- Paraná confirmou dois casos de hantavírus (homem de 34 anos em Pérola d’Oeste, infecção em abril; mulher de 28 anos em Ponta Grossa, em fevereiro) e investiga 11, descartando 21.
- Os casos no estado são da cepa silvestre, transmitida por animais; não há registro da circulação da cepa Andes no Paraná.
- A OMS informou sobre o surto no navio MV Hondius, com três mortes e oito suspeitas, mas o risco para a população brasileira é considerado baixo.
- O hantavírus no Brasil não apresenta transmissão entre pessoas; a doença é transmitida principalmente por contato com roedores, urina, fezes ou saliva.
- Medidas de prevenção incluem roçar áreas ao redor das residências, eliminar entulhos, guardar alimentos em recipientes fechados, uso de proteção e limpeza úmida de áreas periféricas.
A Secretaria de Saúde do Paraná confirmou dois casos de hantavírus no estado, com 11 investigações em andamento e 21 descartados após avaliação. Os episódios aconteceram em Pérola d’Oeste e em Ponta Grossa, entre abril e fevereiro, respectivamente. A confirmação ocorreu após vigilância epidemiológica e análise laboratorial, que aponta cepas silvestres transmitidas por animais.
Os casos de Pérola d’Oeste envolvem um homem de 34 anos infectado em abril; o de Ponta Grossa envolve uma mulher de 28 anos, com confirmação de infecção em fevereiro. A rede pública estadual mantém monitoramento ativo e afirma que a doença está sob controle no Paraná.

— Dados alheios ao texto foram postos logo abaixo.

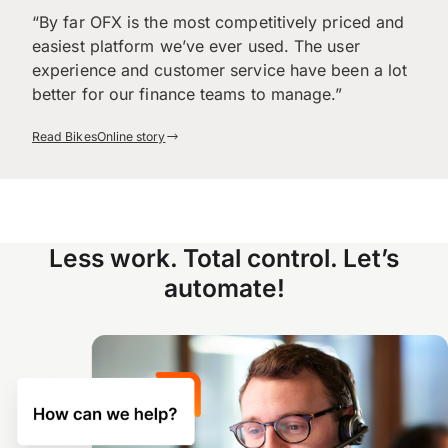
“By far OFX is the most competitively priced and
easiest platform we’ve ever used. The user
experience and customer service have been a lot
better for our finance teams to manage.”
Read BikesOnline story
Less work. Total control. Let’s
automate!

A Secretaria de Saúde esclarece que não há registro da circulação da cepa Andes no estado. A cepa identificada é a silvestre, transmitida por roedores, com transmissão entre pessoas ainda não observada no Paraná. Não há evidência de surto no estado.
Casos no Paraná não indicam alta contaminação entre pessoas. A pasta reitera que medidas de prevenção são voltadas a ações no ambiente domiciliar e rural, como roçar áreas, destinar entulhos, armazenar alimentos em recipientes fechados e usar EPIs em atividades de risco.
Segundo a OMS, o risco para a população é considerado baixo, mesmo com casos graves identificados. O órgão acompanha a situação e aponta que o episódio no navio MV Hondius tem foco internacional distinto do que ocorre no Brasil.
No navio MV Hondius, que navegava da Argentina para Cabo Verde, três mortes foram registradas e oito casos suspeitos foram confirmados pela OMS. A embarcação deixou a Argentina no início de abril e seguiu rumo à costa africana, com casos entre passageiros de diferentes nacionalidades.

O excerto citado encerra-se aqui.